• **ABOUT THIS TASK**: Search the listing for the string "заглушку" and copy every line that contains it.

= Beginning of Section =

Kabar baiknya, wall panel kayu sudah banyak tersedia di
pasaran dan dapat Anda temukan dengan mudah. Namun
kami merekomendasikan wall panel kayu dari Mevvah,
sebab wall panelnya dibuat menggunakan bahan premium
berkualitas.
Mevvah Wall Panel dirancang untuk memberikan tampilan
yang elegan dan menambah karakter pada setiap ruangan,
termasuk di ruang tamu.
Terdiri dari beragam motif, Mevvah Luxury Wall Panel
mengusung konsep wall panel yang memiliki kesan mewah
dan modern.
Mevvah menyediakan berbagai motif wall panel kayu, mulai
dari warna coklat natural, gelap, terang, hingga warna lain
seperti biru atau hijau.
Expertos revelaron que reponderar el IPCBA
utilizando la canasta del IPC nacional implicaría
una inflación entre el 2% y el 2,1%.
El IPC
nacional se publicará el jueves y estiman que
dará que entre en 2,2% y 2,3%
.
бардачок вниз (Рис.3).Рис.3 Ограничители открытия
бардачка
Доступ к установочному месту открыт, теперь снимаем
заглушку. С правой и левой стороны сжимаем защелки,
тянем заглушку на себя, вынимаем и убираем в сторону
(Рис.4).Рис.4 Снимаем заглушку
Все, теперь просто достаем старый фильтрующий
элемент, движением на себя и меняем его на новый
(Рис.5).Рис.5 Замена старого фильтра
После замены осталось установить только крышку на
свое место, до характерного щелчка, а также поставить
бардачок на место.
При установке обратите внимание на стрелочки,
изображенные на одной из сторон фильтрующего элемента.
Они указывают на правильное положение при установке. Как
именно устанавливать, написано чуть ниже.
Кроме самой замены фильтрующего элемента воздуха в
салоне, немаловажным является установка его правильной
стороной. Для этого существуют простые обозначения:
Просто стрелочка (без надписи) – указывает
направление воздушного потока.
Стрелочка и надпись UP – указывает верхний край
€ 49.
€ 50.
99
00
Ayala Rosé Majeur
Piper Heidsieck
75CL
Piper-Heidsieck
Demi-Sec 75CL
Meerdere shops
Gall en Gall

= End of Section =
= Beginning of Section =

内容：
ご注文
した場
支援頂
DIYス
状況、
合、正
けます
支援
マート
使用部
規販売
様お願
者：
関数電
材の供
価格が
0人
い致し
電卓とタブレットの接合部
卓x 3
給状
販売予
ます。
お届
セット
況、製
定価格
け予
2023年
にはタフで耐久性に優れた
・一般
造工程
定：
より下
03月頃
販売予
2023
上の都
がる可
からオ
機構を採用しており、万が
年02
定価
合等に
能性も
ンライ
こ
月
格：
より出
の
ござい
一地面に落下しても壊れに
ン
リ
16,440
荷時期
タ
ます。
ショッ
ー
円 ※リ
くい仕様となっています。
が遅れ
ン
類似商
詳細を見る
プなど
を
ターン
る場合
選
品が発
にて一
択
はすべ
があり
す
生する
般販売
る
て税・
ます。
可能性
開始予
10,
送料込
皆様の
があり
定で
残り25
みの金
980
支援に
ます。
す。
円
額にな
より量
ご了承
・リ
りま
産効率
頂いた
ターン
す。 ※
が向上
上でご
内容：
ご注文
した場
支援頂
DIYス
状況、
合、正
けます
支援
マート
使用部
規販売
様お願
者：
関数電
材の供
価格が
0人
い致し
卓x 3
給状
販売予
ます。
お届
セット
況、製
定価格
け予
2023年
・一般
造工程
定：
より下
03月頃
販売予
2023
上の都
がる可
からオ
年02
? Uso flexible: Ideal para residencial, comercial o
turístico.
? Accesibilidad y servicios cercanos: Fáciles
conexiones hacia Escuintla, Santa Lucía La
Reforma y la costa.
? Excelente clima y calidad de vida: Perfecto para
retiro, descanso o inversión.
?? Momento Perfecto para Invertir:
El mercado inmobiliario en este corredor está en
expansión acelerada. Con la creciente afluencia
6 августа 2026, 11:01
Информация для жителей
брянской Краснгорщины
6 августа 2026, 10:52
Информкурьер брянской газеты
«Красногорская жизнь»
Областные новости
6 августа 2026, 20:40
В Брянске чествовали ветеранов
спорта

= End of Section =

• **SOLVED PROBLEM**:
заглушку. С правой и левой стороны сжимаем защелки,
тянем заглушку на себя, вынимаем и убираем в сторону
(Рис.4).Рис.4 Снимаем заглушку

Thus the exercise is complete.